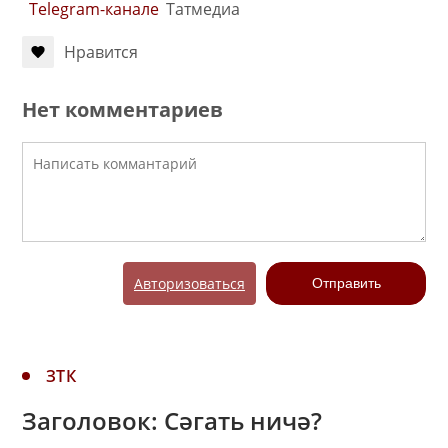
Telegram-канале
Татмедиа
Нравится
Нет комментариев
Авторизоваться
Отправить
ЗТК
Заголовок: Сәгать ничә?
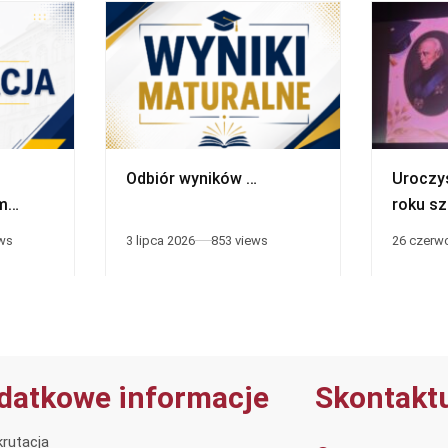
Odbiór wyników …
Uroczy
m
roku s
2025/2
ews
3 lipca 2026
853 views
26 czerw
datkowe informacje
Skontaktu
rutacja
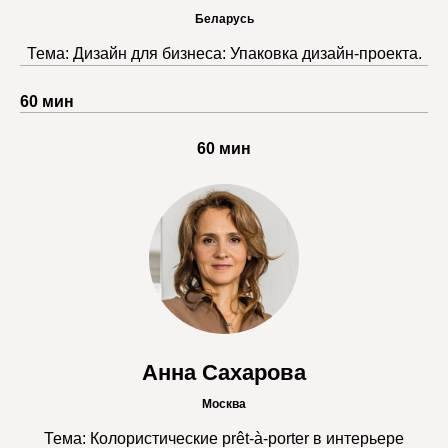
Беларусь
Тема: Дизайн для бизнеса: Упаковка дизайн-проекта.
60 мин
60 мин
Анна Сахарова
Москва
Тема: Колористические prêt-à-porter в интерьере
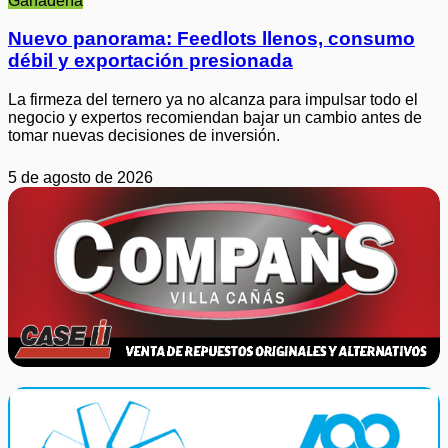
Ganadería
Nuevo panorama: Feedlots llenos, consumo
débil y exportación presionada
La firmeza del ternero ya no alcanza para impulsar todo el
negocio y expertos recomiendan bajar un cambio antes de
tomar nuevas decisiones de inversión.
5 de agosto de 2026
==
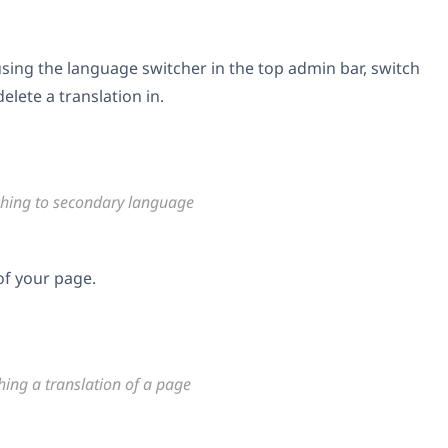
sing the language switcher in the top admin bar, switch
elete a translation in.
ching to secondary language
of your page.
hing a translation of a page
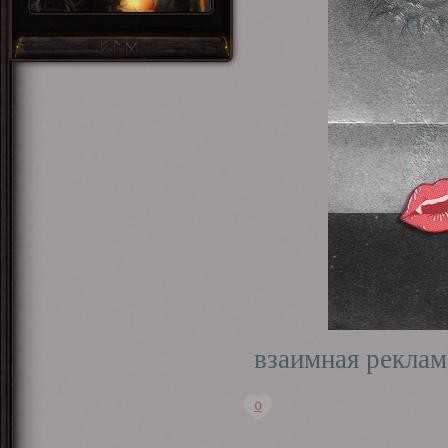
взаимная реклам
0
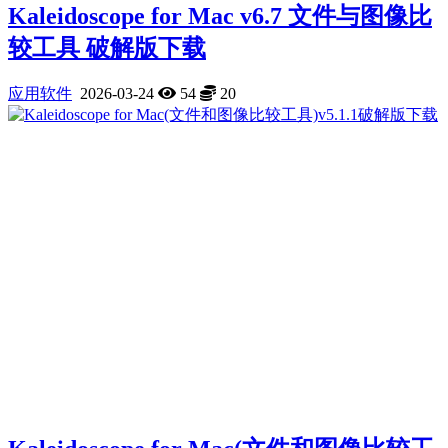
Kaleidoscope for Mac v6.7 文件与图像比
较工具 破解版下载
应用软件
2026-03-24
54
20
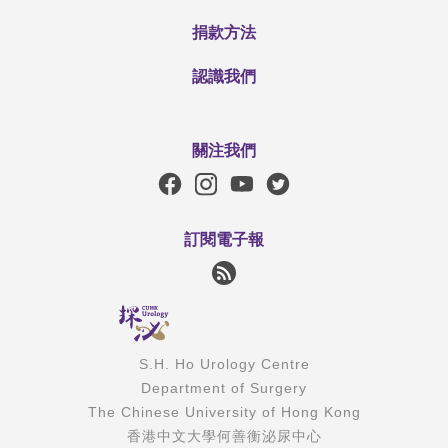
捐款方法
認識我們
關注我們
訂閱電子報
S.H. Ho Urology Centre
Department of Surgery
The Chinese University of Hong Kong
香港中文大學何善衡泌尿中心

What to do: In the data above, tally the lines holding "Тема" and answer with the figure only.

Solved exercise: 2